== About this exercise ==
Using the entries below, return word for word the lines from the one containing "hesabına anında yatırıldığından" up to and including the last.
(Exercise input begins)
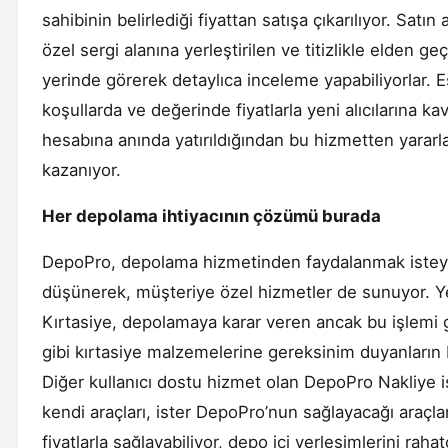
sahibinin belirlediği fiyattan satışa çıkarılıyor. Satı
özel sergi alanına yerleştirilen ve titizlikle elden g
yerinde görerek detaylıca inceleme yapabiliyorlar. Eş
koşullarda ve değerinde fiyatlarla yeni alıcılarına k
hesabına anında yatırıldığından bu hizmetten yara
kazanıyor.
Her depolama ihtiyacının çözümü burada
DepoPro, depolama hizmetinden faydalanmak isteyenl
düşünerek, müşteriye özel hizmetler de sunuyor. Y
Kırtasiye, depolamaya karar veren ancak bu işlemi g
gibi kırtasiye malzemelerine gereksinim duyanların b
Diğer kullanıcı dostu hizmet olan DepoPro Nakliye is
kendi araçları, ister DepoPro’nun sağlayacağı araçla
fiyatlarla sağlayabiliyor, depo içi yerleşimlerini rah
(Exercise input ends)
== Problem solution ==
hesabına anında yatırıldığından bu hizmetten yara
kazanıyor.
Her depolama ihtiyacının çözümü burada
DepoPro, depolama hizmetinden faydalanmak isteyenl
düşünerek, müşteriye özel hizmetler de sunuyor. Y
Kırtasiye, depolamaya karar veren ancak bu işlemi g
gibi kırtasiye malzemelerine gereksinim duyanların b
Diğer kullanıcı dostu hizmet olan DepoPro Nakliye is
kendi araçları, ister DepoPro’nun sağlayacağı araçla
fiyatlarla sağlayabiliyor, depo içi yerleşimlerini rah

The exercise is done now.